Robert Alward • 2025-11-08
Building your own company GPT is now an easily achievable goal. While there is be a large cohort of startups lathered up to offer you this service, implementing it yourself is not overly difficult. One person with a series of helpful tools can get this type of tool running in 2-5 days.
Artificial Intelligence is top of mind and, at times, already essential for businesses. Building your own company GPT—a chat assistant capable of accessing internal documents, searching personal files, collecting online information, and researching details from uploaded content—is now an easily achievable goal. While there is be a large cohort of startups lathered up to offer you this service, implementing it yourself is not overly difficult. One person with a series of helpful tools can get this type of tool running in 2-5 days.

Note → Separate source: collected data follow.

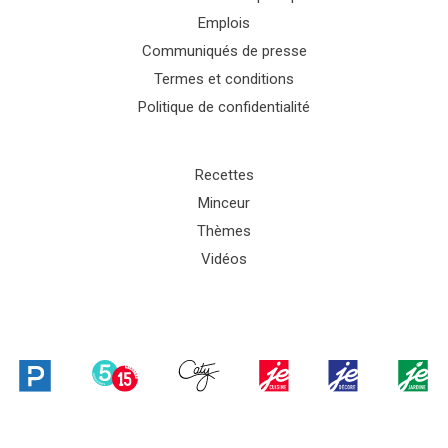
Emplois
Communiqués de presse
Termes et conditions
Politique de confidentialité
Recettes
Minceur
Thèmes
Vidéos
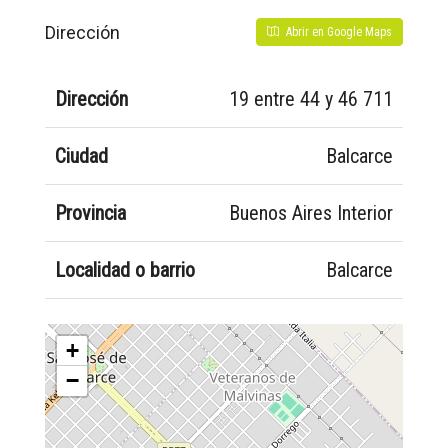
Dirección
Abrir en Google Maps
Dirección
19 entre 44 y 46 711
Ciudad
Balcarce
Provincia
Buenos Aires Interior
Localidad o barrio
Balcarce
+
−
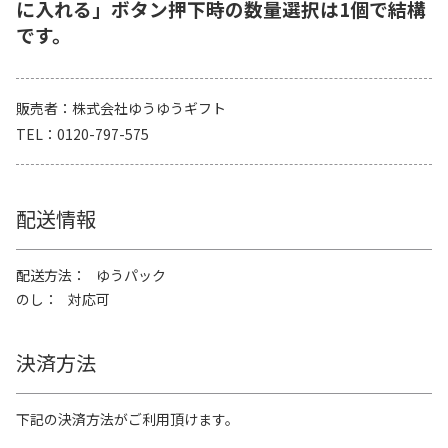
に入れる」ボタン押下時の数量選択は1個で結構
です。
販売者
株式会社ゆうゆうギフト
TEL
0120-797-575
配送情報
配送方法
ゆうパック
のし
対応可
決済方法
下記の決済方法がご利用頂けます。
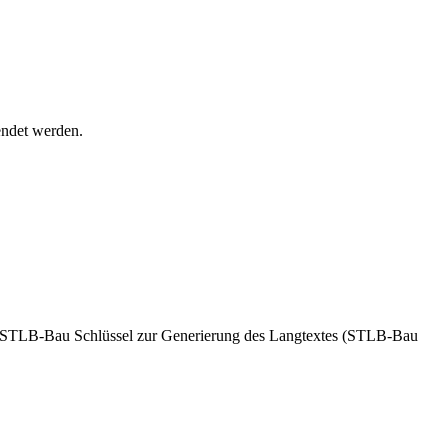
ndet werden.
g. STLB-Bau Schlüssel zur Generierung des Langtextes (STLB-Bau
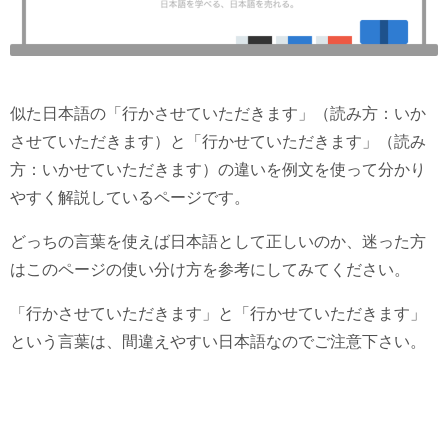
似た日本語の「行かさせていただきます」（読み方：いか
させていただきます）と「行かせていただきます」（読み
方：いかせていただきます）の違いを例文を使って分かり
やすく解説しているページです。
どっちの言葉を使えば日本語として正しいのか、迷った方
はこのページの使い分け方を参考にしてみてください。
「行かさせていただきます」と「行かせていただきます」
という言葉は、間違えやすい日本語なのでご注意下さい。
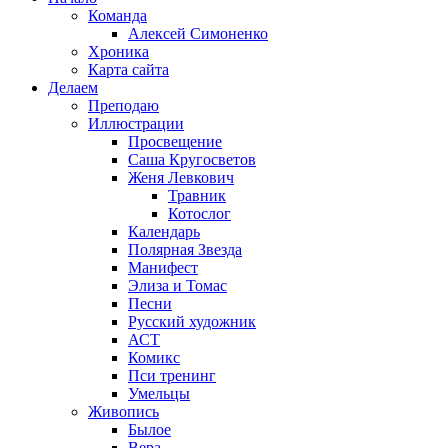
Команда
Алексей Симоненко
Хроника
Карта сайта
Делаем
Преподаю
Иллюстрации
Просвещение
Саша Кругосветов
Женя Левкович
Травник
Котослог
Календарь
Полярная Звезда
Манифест
Элиза и Томас
Песни
Русский художник
АСТ
Комикс
Пси тренинг
Умельцы
Живопись
Былое
Вера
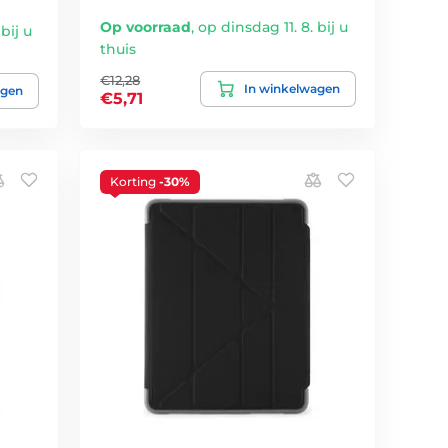
Op voorraad
,
op dinsdag 11. 8. bij u
bij u
thuis
€12,28
In winkelwagen
agen
€5,71
Korting
-30%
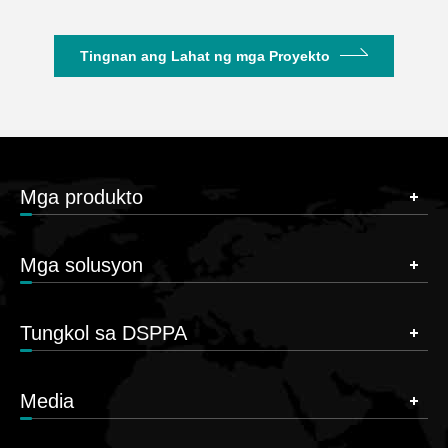
Tingnan ang Lahat ng mga Proyekto
Mga produkto
Mga solusyon
Tungkol sa DSPPA
Media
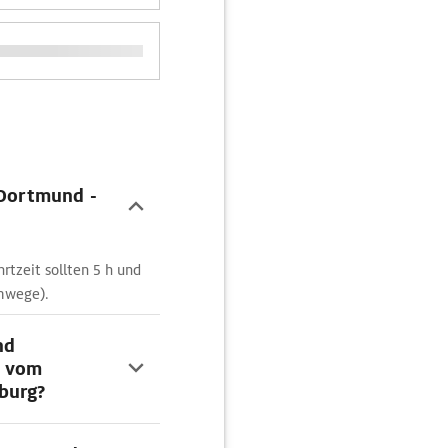
 Dortmund -
rtzeit sollten 5 h und
mwege).
nd
e vom
burg?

So, let’s dive into the step-by-step process on how to make your company GPT while addressing common questions like “How do I comply with my company’s privacy policies?”
This is a practical guide to developing a working internal software product for your company. It is technical but has linked resources throughout to help AI beginners understand any relevant context.
Every good AI project starts with setting the right foundation. The key pieces of this foundation are the following 1. A researching agent 2. A hosting service 3. A database and 4. A language model. For this illustrative project, we will use the following: 1. GPT Researcher’s open source code as the structure for our research agents (website, code), 2. Vercel to host the app, Weaviate to store the data, and OpenAI’s GPT4o as the language model. These products are built specifically for AI development and enable fast development with a flexible foundation for future customization.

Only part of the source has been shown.